Rain had fallen while they dissected their lives at the kitchen table, talking poetry, unrequited love and the sweet promises of tomorrow. At one a.m. on a wintry Wednesday, the town was abandoned to the whims of the night. Every curtain and every eyelid closed, everyone asleep but her.
Bolstered by a belly full of shiraz, capricciosa and Tim Tams, she surveyed the deserted street. With her keys clutched in her fist – her makeshift knuckle-duster – she set off home.
Her footsteps squelched over the glistening bitumen, and above her head, electricity crackled through moist pylon wires. She hunched her shoulders and walked with her legs wide apart, a deliberate macho gait designed to hopefully obfuscate.
Tyres sloshed on the wet road up ahead and she darted into a shop doorway. Out of the light, out of sight. She crammed herself into the deepest corner of the alcove as a blue sedan cruised past slowly. She waited and waited with breath held and burning lungs, until the faraway ping of the pedestrian crossing was the only sound.
Leaving the doorway with a grumble, she picked up her pace over the soggy leaf-scattered footpath. The straight strip of shops stretched down the Elizabeth Street hill into the dark and desolate heart of town. Overhead, raindrops thrummed on the iron awnings, dribbling out of downpipes into roadside gutters and through the clenched-teeth grates into the drains. Yellow streetlights dotted the road, like small ponds of safety, while in every other direction, tides of shadows encroached.
Behind grey-mirrored shop windows, blank-faced mannequin families watched her walk by, and empty cash drawers sat like hungry mouths. Neon signs flashed in vain, crying out to invisible midnight shoppers.
Already halfway home, she crossed a small bridge where the built-up town opened to a steep sided drain. With banks of stone fashioned by convict toil this was where the dark waters of the hidden river trickled. The subterranean rivulet where black rats the size of small dogs lived, oiled like brilliantine.
Swelled by the night rains, the Hobart rivulet murmured. Its song, gurgling over the stones, bristled and teased her skin. It drew her closer, enticing her to peer into the depths, into the land that was. The country now forgotten, covered over by concrete, mobile phone shops and bus stops.
A splash of puddles interrupted the song and she darted back from the railing. A rumbling engine approached and headlights blossomed into the darkness. On the bridge she was exposed, no shop doorways to hide in. She hurried and huddled behind a bin, squeezing between the metal and the wall.
The same blue car ambled by.
Again she waited, biting on her knuckles, ignoring the stench of rubbish while her thighs whined with cramp. When all was dead quiet again, just the raindrops and the faraway crossing’s comforting ping, she unwound herself and stamped the pins and needles from her feet.
She set off again. There were three more blocks to the flat she called home, above the Italian restaurant. A miserable drizzle settled in and she trudged on umbrella-less, droplets pearling on her fringe and chest. Three blocks was still too far to run.

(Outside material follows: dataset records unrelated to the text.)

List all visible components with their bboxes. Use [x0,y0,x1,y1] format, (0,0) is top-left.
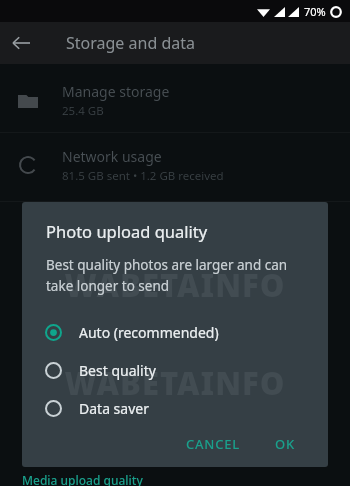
button[interactable]: Network usage [0,139,350,191]
staticText: 25.4 GB [62,103,104,119]
button[interactable]: Back [0,22,42,64]
staticText: OK [275,435,296,449]
staticText: Manage storage [62,82,170,101]
staticText: 81.5 GB sent • 1.2 GB received [62,168,224,184]
button[interactable]: CANCEL [176,427,251,457]
button[interactable]: Auto (recommended) [22,313,328,351]
staticText: Auto (recommended) [79,323,219,342]
staticText: CANCEL [186,435,241,449]
staticText: Network usage [62,147,162,166]
staticText: WABETAINFO [22,362,328,404]
staticText: Best quality [79,361,156,380]
staticText: Best quality photos are larger and can t… [46,256,308,295]
staticText: 70% [304,4,326,19]
button[interactable]: Data saver [22,389,328,427]
staticText: WABETAINFO [22,264,328,306]
staticText: Photo upload quality [46,220,208,242]
staticText: Storage and data [66,32,195,54]
button[interactable]: Manage storage [0,74,350,126]
staticText: Data saver [79,399,149,418]
button[interactable]: OK [265,427,306,457]
button[interactable]: Best quality [22,351,328,389]
staticText: Media upload quality [22,472,143,486]
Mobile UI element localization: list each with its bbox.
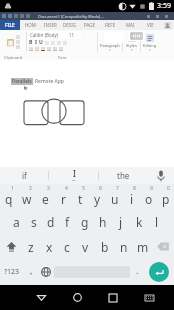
button[interactable]: k bbox=[130, 209, 148, 234]
staticText: , bbox=[30, 264, 33, 276]
staticText: q bbox=[5, 191, 13, 207]
staticText: REFE bbox=[105, 22, 116, 28]
button[interactable]: FILE bbox=[0, 20, 20, 30]
button[interactable]: b bbox=[95, 234, 114, 259]
button[interactable]: REFE bbox=[100, 20, 120, 30]
button[interactable]: l bbox=[148, 209, 166, 234]
staticText: p bbox=[162, 191, 170, 207]
staticText: if bbox=[22, 170, 27, 181]
staticText: ?123 bbox=[4, 267, 20, 277]
button[interactable]: Home bbox=[59, 285, 95, 310]
button[interactable]: f bbox=[59, 209, 76, 234]
button[interactable]: Editing bbox=[141, 30, 158, 54]
button[interactable]: 7 bbox=[106, 184, 123, 209]
staticText: m bbox=[137, 239, 149, 255]
button[interactable]: x bbox=[40, 234, 58, 259]
staticText: y bbox=[94, 191, 101, 207]
button[interactable]: Back bbox=[23, 285, 59, 310]
staticText: s bbox=[31, 214, 37, 230]
button[interactable]: Account bbox=[160, 20, 174, 30]
staticText: a bbox=[13, 214, 20, 230]
staticText: j bbox=[119, 214, 123, 230]
staticText: Font bbox=[58, 55, 67, 60]
staticText: l bbox=[155, 214, 159, 230]
staticText: I bbox=[73, 168, 76, 179]
button[interactable]: g bbox=[76, 209, 94, 234]
staticText: v bbox=[82, 239, 89, 255]
button[interactable]: MAI bbox=[120, 20, 140, 30]
button[interactable]: . bbox=[130, 259, 144, 285]
staticText: c bbox=[64, 239, 70, 255]
staticText: u bbox=[111, 191, 119, 207]
staticText: PAGE bbox=[84, 22, 96, 28]
staticText: ▾ bbox=[131, 48, 133, 51]
staticText: i bbox=[130, 191, 134, 207]
button[interactable]: h bbox=[94, 209, 112, 234]
button[interactable]: Shift bbox=[0, 234, 22, 259]
staticText: ▾ bbox=[149, 48, 151, 51]
button[interactable]: INSER bbox=[40, 20, 60, 30]
staticText: Editing bbox=[143, 43, 157, 48]
button[interactable]: I bbox=[49, 167, 98, 184]
staticText: x bbox=[46, 239, 53, 255]
button[interactable]: 4 bbox=[54, 184, 72, 209]
staticText: 7 bbox=[116, 185, 119, 192]
button[interactable]: a bbox=[8, 209, 25, 234]
staticText: Clipboard bbox=[4, 55, 23, 60]
staticText: 8 bbox=[133, 185, 136, 192]
button[interactable]: Change language bbox=[38, 259, 54, 285]
staticText: Document1 [Compatibility Mode]... bbox=[38, 14, 104, 19]
button[interactable]: 9 bbox=[140, 184, 157, 209]
button[interactable]: j bbox=[112, 209, 130, 234]
button[interactable]: n bbox=[114, 234, 133, 259]
staticText: FILE bbox=[5, 22, 15, 29]
staticText: w bbox=[22, 191, 32, 207]
button[interactable]: Recent apps bbox=[95, 285, 131, 310]
staticText: h bbox=[99, 214, 107, 230]
button[interactable]: if bbox=[0, 167, 48, 184]
button[interactable]: 0 bbox=[157, 184, 174, 209]
button[interactable]: DESIG bbox=[60, 20, 80, 30]
staticText: o bbox=[145, 191, 153, 207]
staticText: B bbox=[29, 39, 33, 46]
button[interactable]: HOM bbox=[20, 20, 40, 30]
button[interactable]: d bbox=[42, 209, 59, 234]
button[interactable]: v bbox=[76, 234, 95, 259]
staticText: Remote App bbox=[35, 78, 64, 85]
button[interactable]: 8 bbox=[123, 184, 140, 209]
button[interactable]: PAGE bbox=[80, 20, 100, 30]
button[interactable]: 5 bbox=[72, 184, 89, 209]
button[interactable]: 6 bbox=[89, 184, 106, 209]
button[interactable]: Enter bbox=[149, 262, 169, 282]
staticText: HOM bbox=[25, 22, 36, 28]
button[interactable]: 1 bbox=[0, 184, 18, 209]
staticText: the bbox=[117, 170, 130, 181]
button[interactable]: VIE bbox=[140, 20, 160, 30]
button[interactable]: Calibri (Body) bbox=[29, 31, 67, 38]
staticText: g bbox=[81, 214, 89, 230]
button[interactable]: Switch keyboard bbox=[131, 285, 167, 310]
button[interactable]: Voice input bbox=[148, 167, 174, 184]
button[interactable]: 11 bbox=[68, 31, 81, 38]
button[interactable]: Backspace bbox=[152, 234, 174, 259]
button[interactable]: , bbox=[24, 259, 38, 285]
button[interactable]: m bbox=[133, 234, 152, 259]
button[interactable]: ?123 bbox=[0, 259, 24, 285]
button[interactable]: z bbox=[22, 234, 40, 259]
button[interactable]: c bbox=[58, 234, 76, 259]
staticText: DESIG bbox=[63, 22, 77, 28]
staticText: I bbox=[35, 39, 37, 46]
staticText: 9 bbox=[150, 185, 153, 192]
staticText: . bbox=[136, 264, 139, 276]
button[interactable]: Styles bbox=[123, 30, 140, 54]
staticText: d bbox=[47, 214, 55, 230]
button[interactable]: Paragraph bbox=[98, 30, 122, 54]
button[interactable]: s bbox=[25, 209, 42, 234]
button[interactable]: the bbox=[99, 167, 148, 184]
button[interactable]: 3 bbox=[36, 184, 54, 209]
staticText: f bbox=[65, 214, 70, 230]
button[interactable]: 2 bbox=[18, 184, 36, 209]
button[interactable] bbox=[0, 30, 26, 54]
staticText: 4 bbox=[65, 185, 68, 192]
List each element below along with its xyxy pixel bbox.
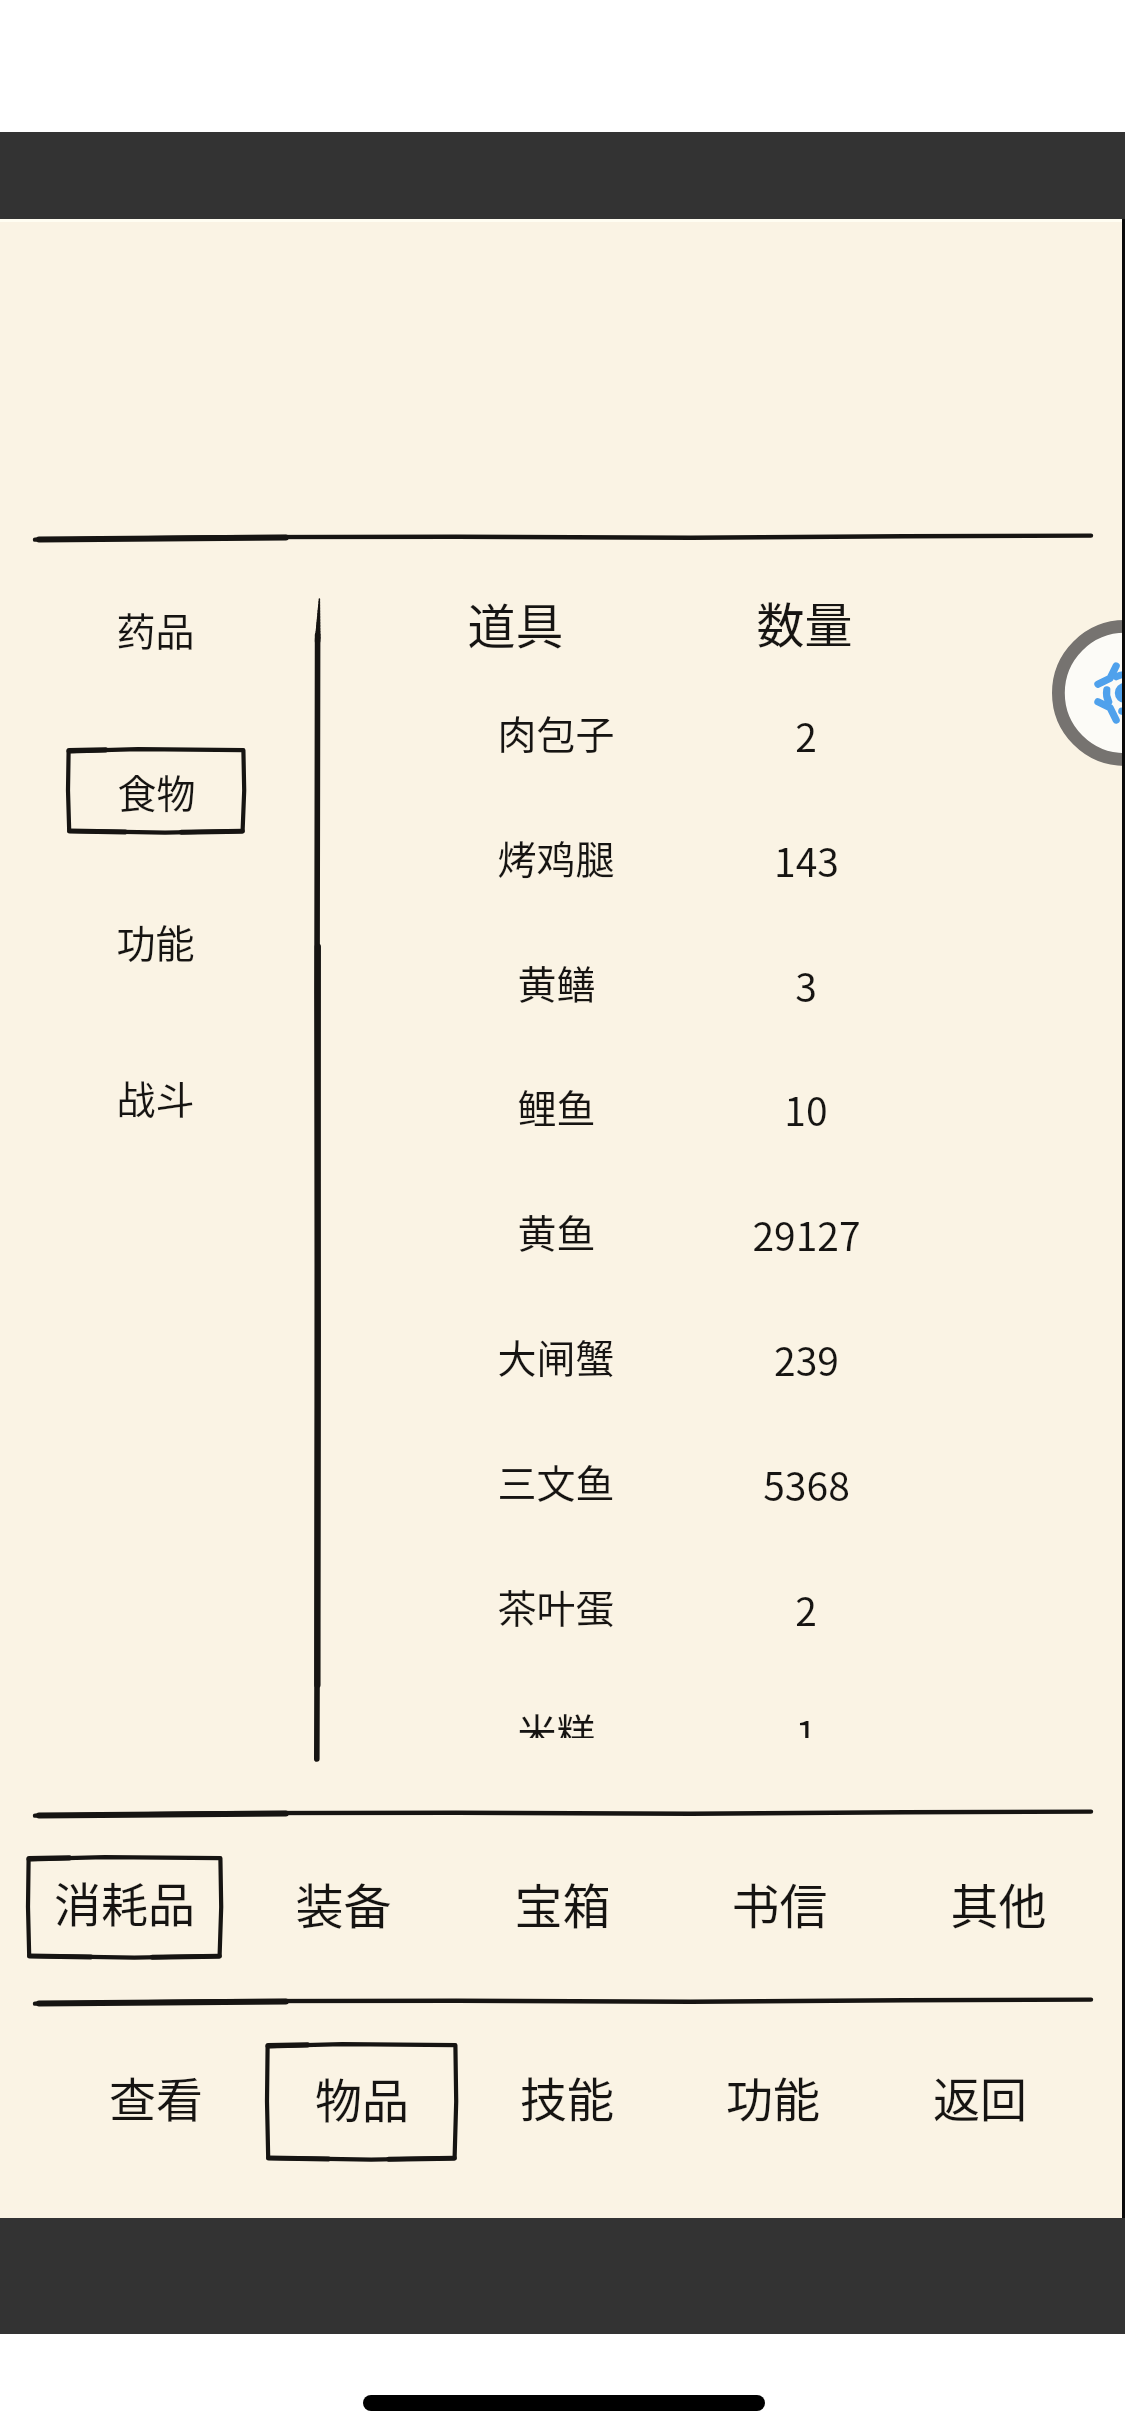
staticText: 数量: [756, 587, 853, 657]
button[interactable]: 查看: [0, 2044, 316, 2148]
button[interactable]: Settings: [1052, 620, 1125, 766]
staticText: 米糕: [517, 1702, 596, 1738]
staticText: 黄鳝: [517, 954, 596, 1010]
button[interactable]: 道具: [355, 571, 675, 675]
staticText: 茶叶蛋: [497, 1578, 615, 1634]
staticText: 143: [774, 832, 839, 888]
button[interactable]: 其他: [838, 1851, 1125, 1955]
button[interactable]: 2: [646, 1557, 966, 1661]
button[interactable]: 功能: [613, 2044, 933, 2148]
button[interactable]: 2: [646, 683, 966, 787]
staticText: 查看: [109, 2062, 203, 2130]
button[interactable]: 药品: [0, 577, 315, 681]
button[interactable]: 书信: [619, 1851, 939, 1955]
staticText: 返回: [933, 2062, 1027, 2130]
button[interactable]: 技能: [407, 2044, 727, 2148]
button[interactable]: 143: [646, 808, 966, 912]
button[interactable]: 返回: [820, 2044, 1125, 2148]
staticText: 功能: [726, 2062, 820, 2130]
button[interactable]: 三文鱼: [396, 1429, 716, 1533]
staticText: 技能: [520, 2062, 614, 2130]
button[interactable]: 功能: [0, 889, 315, 993]
staticText: 书信: [731, 1868, 828, 1938]
button[interactable]: 239: [646, 1307, 966, 1411]
button[interactable]: 物品: [265, 2042, 458, 2161]
staticText: 消耗品: [54, 1867, 195, 1935]
button[interactable]: 1: [646, 1681, 966, 1738]
staticText: 10: [784, 1081, 828, 1137]
staticText: 宝箱: [514, 1868, 611, 1938]
staticText: 5368: [763, 1456, 850, 1512]
staticText: 2: [795, 707, 817, 763]
staticText: 三文鱼: [497, 1453, 615, 1509]
button[interactable]: 装备: [183, 1851, 503, 1955]
staticText: 29127: [752, 1206, 861, 1262]
button[interactable]: 食物: [66, 747, 246, 834]
button[interactable]: 5368: [646, 1432, 966, 1536]
button[interactable]: 战斗: [0, 1045, 315, 1149]
button[interactable]: 鲤鱼: [396, 1054, 716, 1158]
button[interactable]: 米糕: [396, 1678, 716, 1738]
staticText: 物品: [315, 2063, 409, 2131]
staticText: 1: [795, 1705, 817, 1738]
button[interactable]: 黄鱼: [396, 1179, 716, 1283]
button[interactable]: 茶叶蛋: [396, 1554, 716, 1658]
button[interactable]: 肉包子: [396, 680, 716, 784]
staticText: 鲤鱼: [517, 1078, 596, 1134]
staticText: 大闸蟹: [497, 1328, 615, 1384]
staticText: 药品: [116, 601, 195, 657]
staticText: 肉包子: [497, 704, 615, 760]
button[interactable]: 29127: [646, 1182, 966, 1286]
staticText: 其他: [950, 1868, 1047, 1938]
staticText: 功能: [116, 913, 195, 969]
button[interactable]: 消耗品: [26, 1855, 223, 1959]
staticText: 装备: [295, 1868, 392, 1938]
staticText: 3: [795, 957, 817, 1013]
button[interactable]: 10: [646, 1057, 966, 1161]
staticText: 食物: [117, 763, 196, 819]
button[interactable]: 烤鸡腿: [396, 805, 716, 909]
button[interactable]: 数量: [644, 570, 964, 674]
staticText: 2: [795, 1581, 817, 1637]
staticText: 道具: [467, 588, 564, 658]
staticText: 战斗: [116, 1069, 195, 1125]
button[interactable]: 黄鳝: [396, 930, 716, 1034]
staticText: 黄鱼: [517, 1203, 596, 1259]
staticText: 烤鸡腿: [497, 829, 615, 885]
button[interactable]: 3: [646, 933, 966, 1037]
button[interactable]: 大闸蟹: [396, 1304, 716, 1408]
staticText: 239: [774, 1331, 839, 1387]
button[interactable]: 宝箱: [402, 1851, 722, 1955]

A burglar alarm cried out in the distance as she crossed over the tiny river a second time. Again, the rivulet called to her, drawing her towards the water with its silvery, slippery song. The song deepened into chant of anguish, of estrangement, thick with a mother’s disappointment. Her heart ballooned in her chest and she inched closer. A drain was not a place to play, even in the brightest daylight. Still she peered, nearer, deeper, into the blackness of the pipe under the road. Into the emptiness, the past, the land lost, maimed and enfeebled. What was once a river is now a trickle under the town, man-made scars built over blood-soaked soil.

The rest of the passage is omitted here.